Reflect on your interview
While your interview experience is still fresh in your mind, take the time to reflect on what went well and what you would like to improve upon in the future. Consider creating a list of questions that allowed you to speak well about yourself, and a list of questions that stumped you. In doing so, you will then have a document of typical interview questions that may help you at a future meeting. You can also cross-check these questions with lists you find online. Write out the key points of your conversation, especially ones where you felt a connection to your interviewer. Beyond the actual content of your interview, gauge your nervousness and state of mind pre- and post-interview. Knowing how your body responds to an admissions interview will help you mentally prepare for similar situations, and it will allow you to develop conversational skills for professional settings. Keep these notes in a safe and accessible place so you can refer to them at a later date.
Complete and strengthen your application
You may have interviewed during or after the application process was complete. So, if you are still compiling your application, the final thing you must do after an admissions interview is double-check the requirements specific to that school. Ensure that you have polished your essays, checked the status of your teacher recommendations, and paid your application fee. If necessary, request the help of family, friends, teachers, or writing tutors. There is nothing like an incomplete or weak application to compromise a strong in-person impression. Confirm that all of your paperwork is complete with the college, and if you have questions, email or call an admissions officer. Allow him or her ample time to respond to your inquiry. If you don't have a writing tutor you may want to consider hiring one to help you with your applications!
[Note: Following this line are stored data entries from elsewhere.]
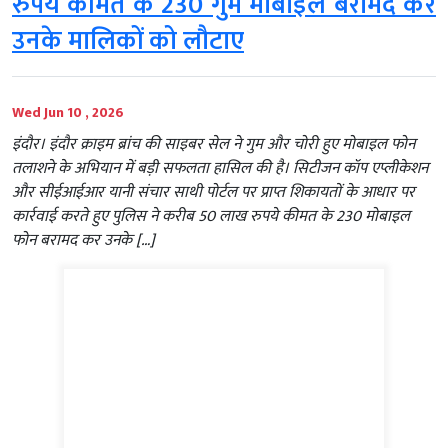
रुपये कीमत के 230 गुम मोबाइल बरामद कर
उनके मालिकों को लौटाए
Wed Jun 10 , 2026
इंदौर। इंदौर क्राइम ब्रांच की साइबर सेल ने गुम और चोरी हुए मोबाइल फोन
तलाशने के अभियान में बड़ी सफलता हासिल की है। सिटीजन कॉप एप्लीकेशन
और सीईआईआर यानी संचार साथी पोर्टल पर प्राप्त शिकायतों के आधार पर
कार्रवाई करते हुए पुलिस ने करीब 50 लाख रुपये कीमत के 230 मोबाइल
फोन बरामद कर उनके […]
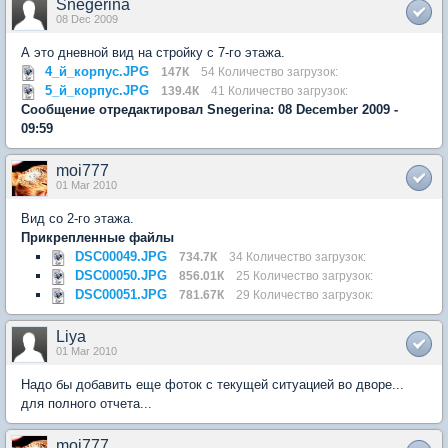
Snegerina
08 Dec 2009
А это дневной вид на стройку с 7-го этажа.
4_й_корпус.JPG
147К
54 Количество загрузок:
5_й_корпус.JPG
139.4К
41 Количество загрузок:
Сообщение отредактировал Snegerina: 08 December 2009 -
09:59
moi777
01 Mar 2010
Вид со 2-го этажа.
Прикрепленные файлы
DSC00049.JPG
734.7К
34 Количество загрузок:
DSC00050.JPG
856.01К
25 Количество загрузок:
DSC00051.JPG
781.67К
29 Количество загрузок:
Liya
01 Mar 2010
Надо бы добавить еще фоток с текущей ситуацией во дворе...
для полного отчета...
moi777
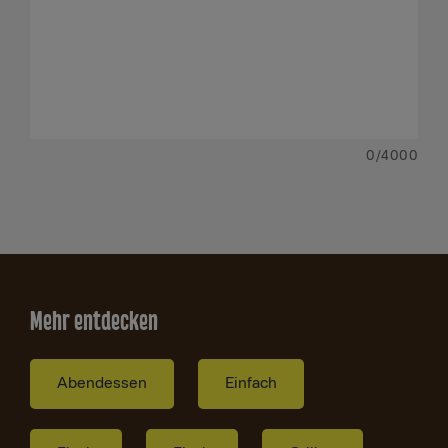
0
/4000
Mehr entdecken
Abendessen
Einfach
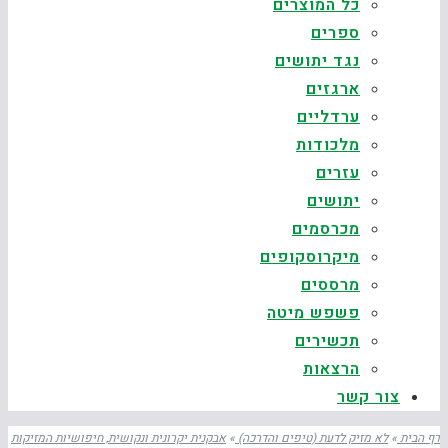
כל המוצרים
ספרים
נגד יתושים
ארגזים
ערדליים
מלכודות
עזרים
יתושים
מכרסמים
מיקרוסקופים
מרססים
פשפש מיטה
תכשירים
הרצאות
צור קשר
דף הבית
»
לא מזיק לדעת (טיפים והדרכה)
»
אבקנית יקרונית ונקושית, חיפושיות המזיקות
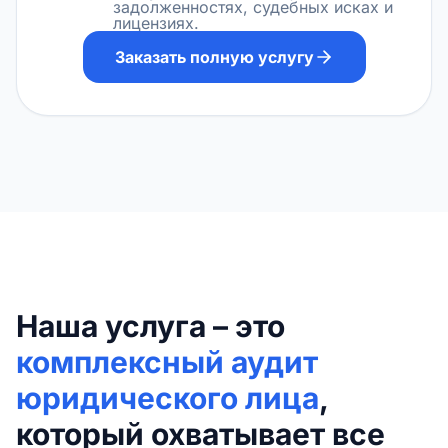
задолженностях, судебных исках и
лицензиях.
Заказать полную услугу
Наша услуга – это
комплексный аудит
юридического лица
,
который охватывает все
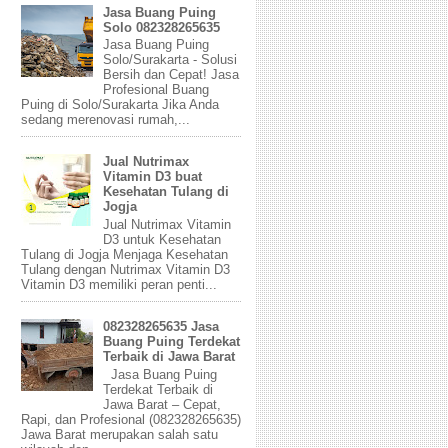
Jasa Buang Puing
Solo 082328265635
Jasa Buang Puing
Solo/Surakarta - Solusi
Bersih dan Cepat! Jasa
Profesional Buang
Puing di Solo/Surakarta Jika Anda
sedang merenovasi rumah,...
Jual Nutrimax
Vitamin D3 buat
Kesehatan Tulang di
Jogja
Jual Nutrimax Vitamin
D3 untuk Kesehatan
Tulang di Jogja Menjaga Kesehatan
Tulang dengan Nutrimax Vitamin D3
Vitamin D3 memiliki peran penti...
082328265635 Jasa
Buang Puing Terdekat
Terbaik di Jawa Barat
Jasa Buang Puing
Terdekat Terbaik di
Jawa Barat – Cepat,
Rapi, dan Profesional (082328265635)
Jawa Barat merupakan salah satu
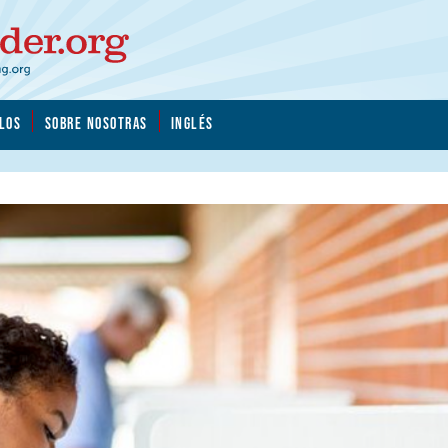
LOS
SOBRE NOSOTRAS
INGLÉS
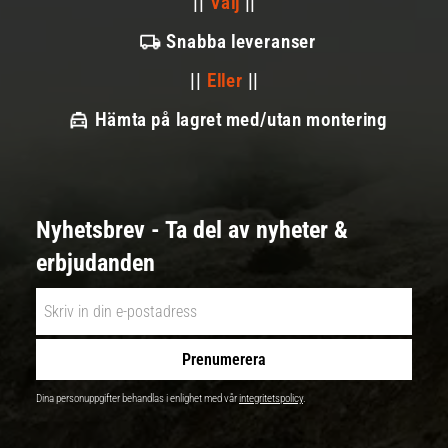
||
Välj
||
Snabba leveranser
||
Eller
||
Hämta på lagret med/utan montering
Nyhetsbrev - Ta del av nyheter &
erbjudanden
Prenumerera
Dina personuppgifter behandlas i enlighet med vår
integritetspolicy
.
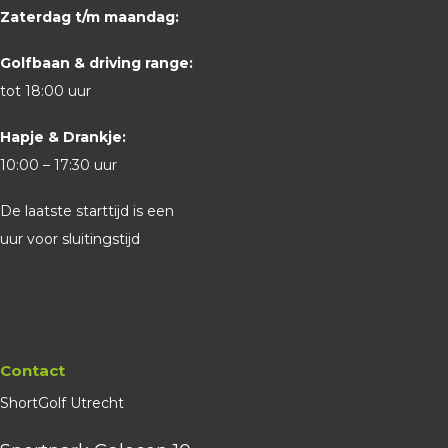
Zaterdag t/m maandag:
Golfbaan & driving range:
tot 18:00 uur
Hapje & Drankje:
10:00 – 17:30 uur
De laatste starttijd is een
uur voor sluitingstijd
Contact
ShortGolf Utrecht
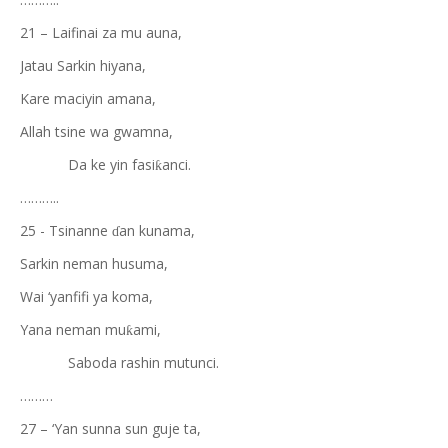
21 – Laifinai za mu auna,
Jatau Sarkin hiyana,
Kare maciyin amana,
Allah tsine wa gwamna,
Da ke yin fasi
anci.
ƙ
………..
25 - Tsinanne
an kunama,
ɗ
Sarkin neman husuma,
Wai ‘yanfifi ya koma,
Yana neman mu
ami,
ƙ
Saboda rashin mutunci.
………
27 – ‘Yan sunna sun guje ta,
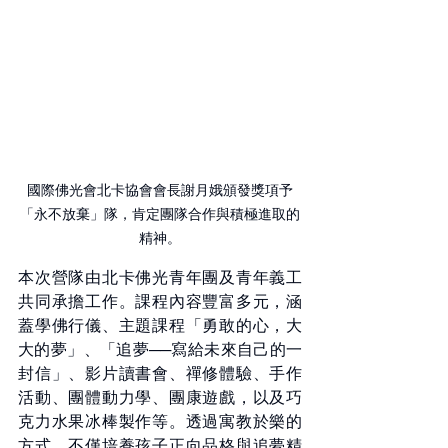
國際佛光會北卡協會會長謝月娥頒發獎項予
「永不放棄」隊，肯定團隊合作與積極進取的
精神。
本次營隊由北卡佛光青年團及青年義工
共同承擔工作。課程內容豐富多元，涵
蓋學佛行儀、主題課程「勇敢的心，大
大的夢」、「追夢──寫給未來自己的一
封信」、影片讀書會、禪修體驗、手作
活動、團體動力學、團康遊戲，以及巧
克力水果冰棒製作等。透過寓教於樂的
方式，不僅培養孩子正向品格與追夢精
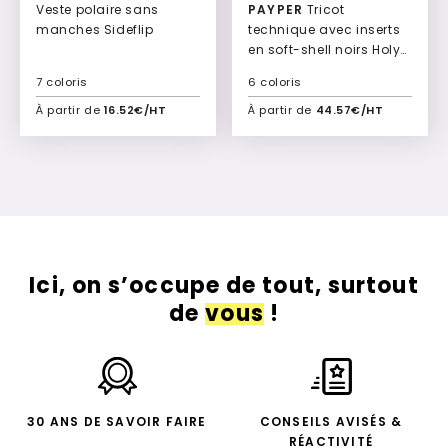
Veste polaire sans
PAYPER
Tricot
manches Sideflip
technique avec inserts
en soft-shell noirs Holy
Women
7 coloris
6 coloris
À partir de
16.52€/HT
À partir de
44.57€/HT
Ajouter à mon devis
Ajouter à mon devis
Ici, on s’occupe de tout, surtout
de
vous
!
30 ANS DE SAVOIR FAIRE
CONSEILS AVISÉS &
RÉACTIVITÉ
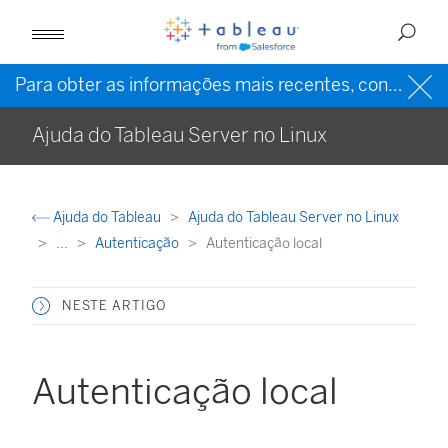
Para obter as informações mais recentes, consulte a
Ajuda do Tableau Server no Linux
Ajuda do Tableau
Ajuda do Tableau Server no Linux
...
Autenticação
Autenticação local
NESTE ARTIGO
Autenticação local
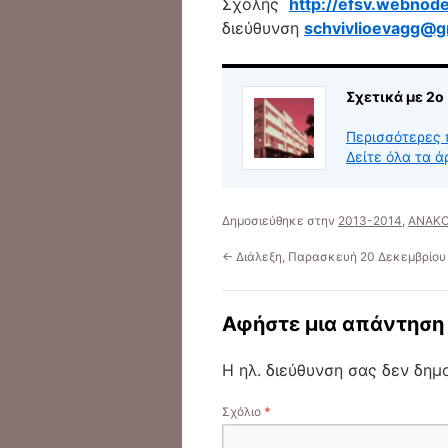
Σχολής
http://efsv.webnode
διεύθυνση
schvivlioevagg@g
Σχετικά με 2ο
Περισσότερες 
Δείτε όλα τα ά
Δημοσιεύθηκε στην
2013-2014
,
ΑΝΑΚΟ
←
Διάλεξη, Παρασκευή 20 Δεκεμβρίου
Αφήστε μια απάντηση
Η ηλ. διεύθυνση σας δεν δημο
Σχόλιο
*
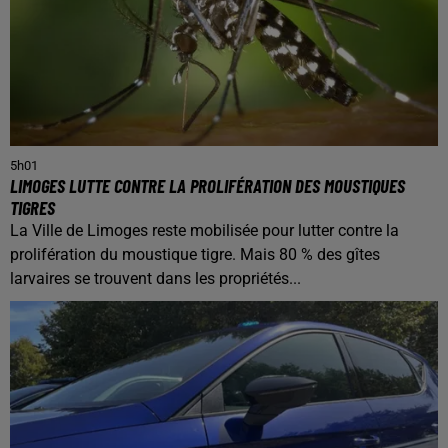
5h01
LIMOGES LUTTE CONTRE LA PROLIFÉRATION DES MOUSTIQUES
TIGRES
La Ville de Limoges reste mobilisée pour lutter contre la
prolifération du moustique tigre. Mais 80 % des gîtes
larvaires se trouvent dans les propriétés...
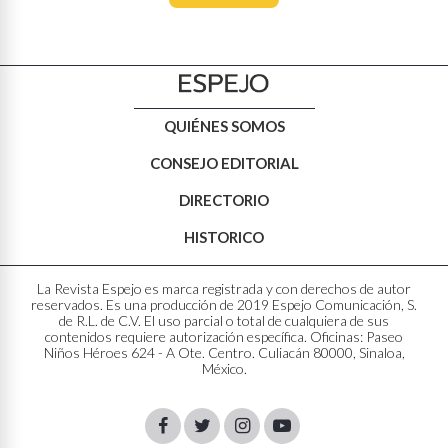
QUIÉNES SOMOS
CONSEJO EDITORIAL
DIRECTORIO
HISTORICO
La Revista Espejo es marca registrada y con derechos de autor
reservados. Es una producción de 2019 Espejo Comunicación, S.
de R.L. de C.V. El uso parcial o total de cualquiera de sus
contenidos requiere autorización específica. Oficinas: Paseo
Niños Héroes 624 - A Ote. Centro. Culiacán 80000, Sinaloa,
México.
Facebook
Twitter
Instagram
Youtube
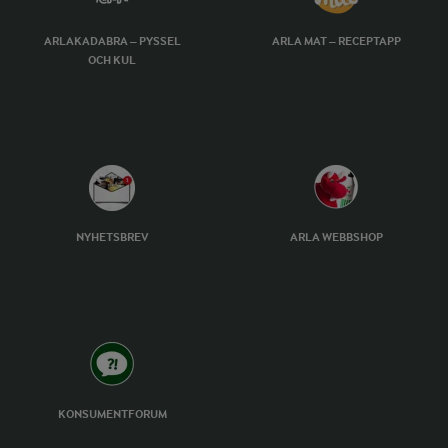
ARLAKADABRA – PYSSEL
ARLA MAT – RECEPTAPP
OCH KUL
NYHETSBREV
ARLA WEBBSHOP
KONSUMENTFORUM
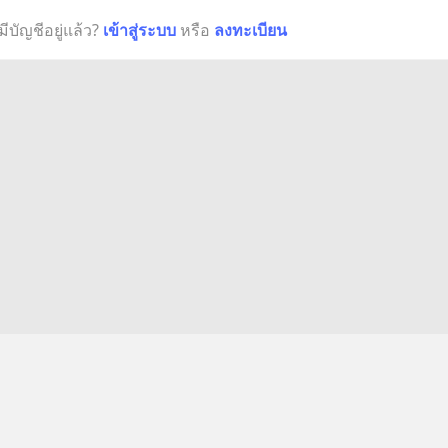
มีบัญชีอยู่แล้ว?
เข้าสู่ระบบ
หรือ
ลงทะเบียน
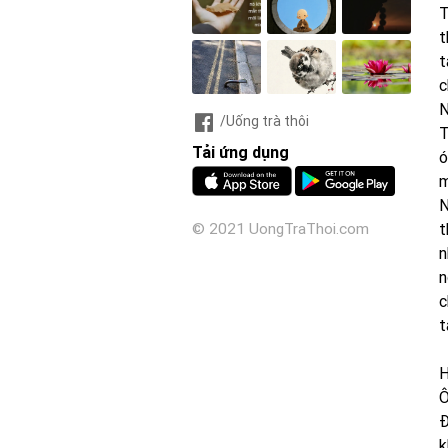
T
t
t
c
N
/Uống trà thôi
T
Tải ứng dụng
ó
m
N
t
© 2021 UongTraThoi.com
n
n
c
t
H
Ô
Đ
k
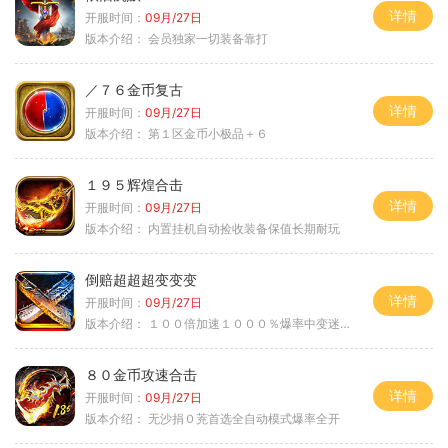
详情
开服时间：
09月/27日
版本介绍：
会员独家一切装备靠打
／７６金币复古
详情
开服时间：
09月/27日
版本介绍：
第１区金币小极品＋６
１９５辉煌合击
详情
开服时间：
09月/27日
版本介绍：
内置挂机自动捡收装备保值长期耐玩
倒赔超超超变变变
详情
开服时间：
09月/27日
版本介绍：
１００倍加速１０００％爆率中变迷失单职
８０金币攻速合击
详情
开服时间：
09月/27日
版本介绍：
无沙捐０茺首选全自动模式爆率全开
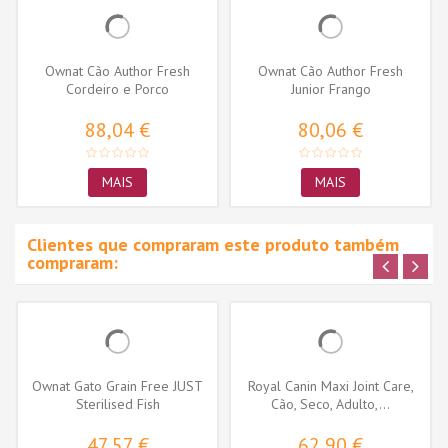
Ownat Cão Author Fresh
Ownat Cão Author Fresh
Cordeiro e Porco
Junior Frango
88,04 €
80,06 €
MAIS
MAIS
Clientes que compraram este produto também
compraram:
Ownat Gato Grain Free JUST
Royal Canin Maxi Joint Care,
Sterilised Fish
Cão, Seco, Adulto,...
47,57 €
62,90 €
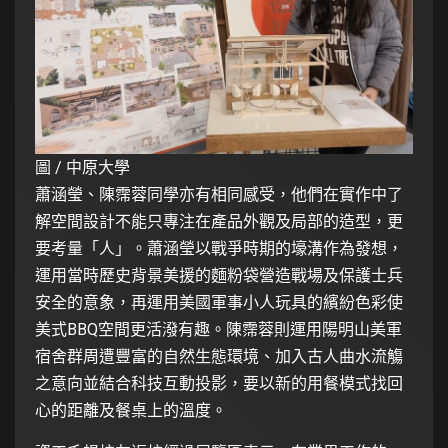
圖 / 中原大學
蕭涵瑩、陳霈蓉同學亦有相同感受，他們在實作中了
解空間設計不能只專注在產品外觀及局部的造型，更
要考量「人」。蕭涵瑩以戰爭時期的壕溝作為發想，
運用當時歷史背景美援的麵粉袋營造戰場及保護士兵
安全的意象，再運用美國軍事小人玩具的繽紛色彩使
美式BBQ空間更活潑有趣。陳霈蓉則運用陽明山美軍
宿舍群周遭豐富的自然生態環境、加入古人曲水流觴
之意向並結合科技互動投影，要以新的用餐模式找回
心的距離及餐桌上的溫度。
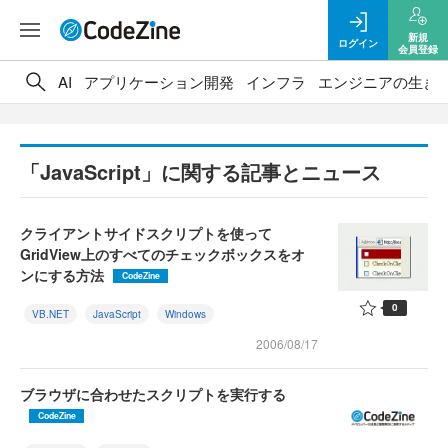
新規
ログイン
会員登録
AI
アプリケーション開発
インフラ
エンジニアの生き
「JavaScript」に関する記事とニュース
クライアントサイドスクリプトを使って
GridView上のすべてのチェックボックスをオ
ンにする方法
CodeZine
0
VB.NET
JavaScript
Windows
2006/08/17
ブラウザに合わせたスクリプトを実行する
CodeZine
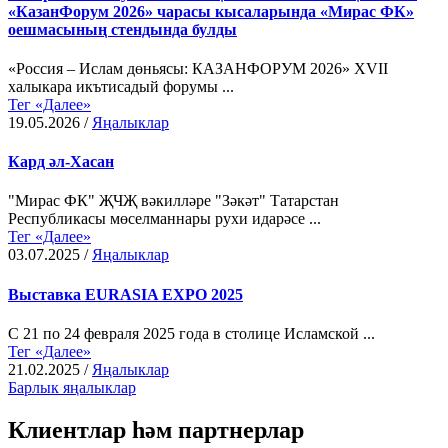
«КазанФорум 2026» чарасы кысаларында «Мирас ФК»
оешмасының стендында булды
«Россия – Ислам дөньясы: КАЗАНФОРУМ 2026» XVII
халыкара икътисадый форумы ...
Тег «Далее»
19.05.2026
/
Яңалыклар
Кард әл-Хасан
"Мирас ФК" ҖЧҖ вәкилләре "Зәкәт" Татарстан
Республикасы мөселманнары рухи идарәсе ...
Тег «Далее»
03.07.2025
/
Яңалыклар
Выставка EURASIA EXPO 2025
С 21 по 24 февраля 2025 года в столице Исламской ...
Тег «Далее»
21.02.2025
/
Яңалыклар
Барлык яңалыклар
Клиентлар һәм
партнерлар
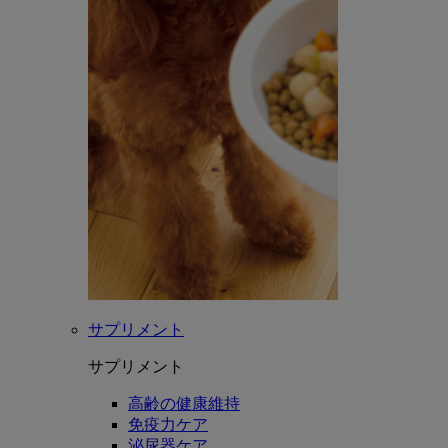
サプリメント
サプリメント
高齢の健康維持
免疫力ケア
泌尿器ケア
If your admissions interview took place after you finished applying, seek out other opportunities to strengthen your portfolio. Consider locating the email address of a professor whose work interests you, perhaps in your desired major. You might begin a casual conversation about a shared point of interest, such as his or her research or a relevant current event/news article. Do not expect a lengthy or detailed correspondence, as many professors are busy, but the fact that you have reached out may provide you with a slight advantage.
It is not easy to speak about yourself in humble, yet positive, ways, as is necessary in an admissions interview. Enjoy the accomplishment of participating in an interview, and do not forget to follow up with your interviewer, as well as with your application. Reflecting on your experience will also make you a stronger applicant for both this school and others. Good luck!